People usually assume that more knowledge leads to better choices. But in some cases, knowing less can actually benefit mental well-being and decision quality:
1. To regulate emotions
Sometimes, more information adds stress instead of clarity. Sidestepping painful truths can serve as a short-term coping strategy when the facts feel emotionally overwhelming or are outside our control.
For example, someone learning that a loved one has a terminal illness may choose not to read the full medical prognosis. A person accepting a dangerous job due to financial hardship might avoid looking up injury statistics. Many people choose not to watch disturbing news about war, disaster, or violence.
Used with care, emotional self-protection is a healthy form of emotion regulation. Over time, though, seeking out relevant facts becomes important for long-term resilience and adjustment.
2. To reduce bias through self-blinding
Self-blinding is a powerful method used to support intelligent and unbiased decision-making. It involves intentionally excluding information that might cloud your judgment.

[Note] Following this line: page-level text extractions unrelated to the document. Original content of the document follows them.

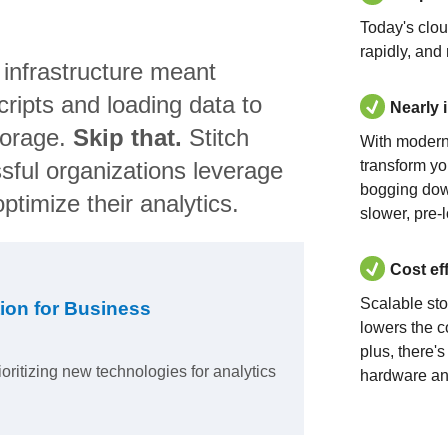
Today's clo
rapidly, and
 infrastructure meant
ripts and loading data to
Nearly 
torage.
Skip that.
Stitch
With modern
sful organizations leverage
transform yo
bogging dow
ptimize their analytics.
slower, pre-
Cost ef
Scalable st
ion for Business
lowers the c
plus, there'
ioritizing new technologies for analytics
hardware an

In science, researchers stay blind to which participants received a real treatment versus a placebo. This helps ensure objectivity. Otherwise, they may unintentionally behave differently (e.g., show expectations of improvement) toward participants in the treatment group and bias the results.
In fields like hiring, law, and academia, self-blinding can mean removing names, photos, or demographic details from evaluations. A hiring manager might assess resumes without seeing any identifying information, allowing them to focus only on experience and qualifications.
By screening out irrelevant data, we can make decisions that are more accurate and inclusive.
Why Willful Ignorance Is Hard, Even When It Helps
Even when willful ignorance has clear benefits, most people struggle to practice it. Two key psychological forces get in the way:
- Curiosity: Humans are naturally driven to fill in knowledge gaps. Being aware of those gaps without doing anything about them can feel uncomfortable.
- Overconfidence: Many of us assume that more data helps us make better decisions. But added information often introduces more noise and bias.
How to Practice Smart, Selective Ignorance
When is it actually better not to know something? And how do you resist the urge to always know more?
If curiosity is driving you:
- Ask yourself: “Do I want this information, or do I need it?”
- Focus on what’s essential to make a sound judgment.
- Remember: curiosity can be satisfied later, after you have made a decision.
If overconfidence is driving you:
- Learn how irrelevant facts can sway your thinking. For example, celebrity endorsements or product popularity (“top selling”) may influence you more than you realize.
- Practice journaling your decision process. Track your confidence level, then revisit it later. You may find that limiting unnecessary inputs helps you make a clearer, better choice.
Recognizing Willful Ignorance Can Protect Your Mental Health and Reduce Bias
Willful ignorance has a bad reputation, but under the right circumstances, it’s a smart psychological strategy. It can protect your mental health, support emotional well-being, reduce bias, sharpen focus, and help you make wiser decisions.
If you're unsure whether turning a blind eye is the right choice in a particular situation, consider speaking with a therapist. Gaining an outside perspective can clarify your instincts and improve your decision-making.
In today’s information-saturated world, learning to discern what deserves your attention and what’s better ignored may be one of the most powerful tools for both mental health and effective problem-solving. So take a mindful role in shaping what you absorb, and what you intentionally set aside.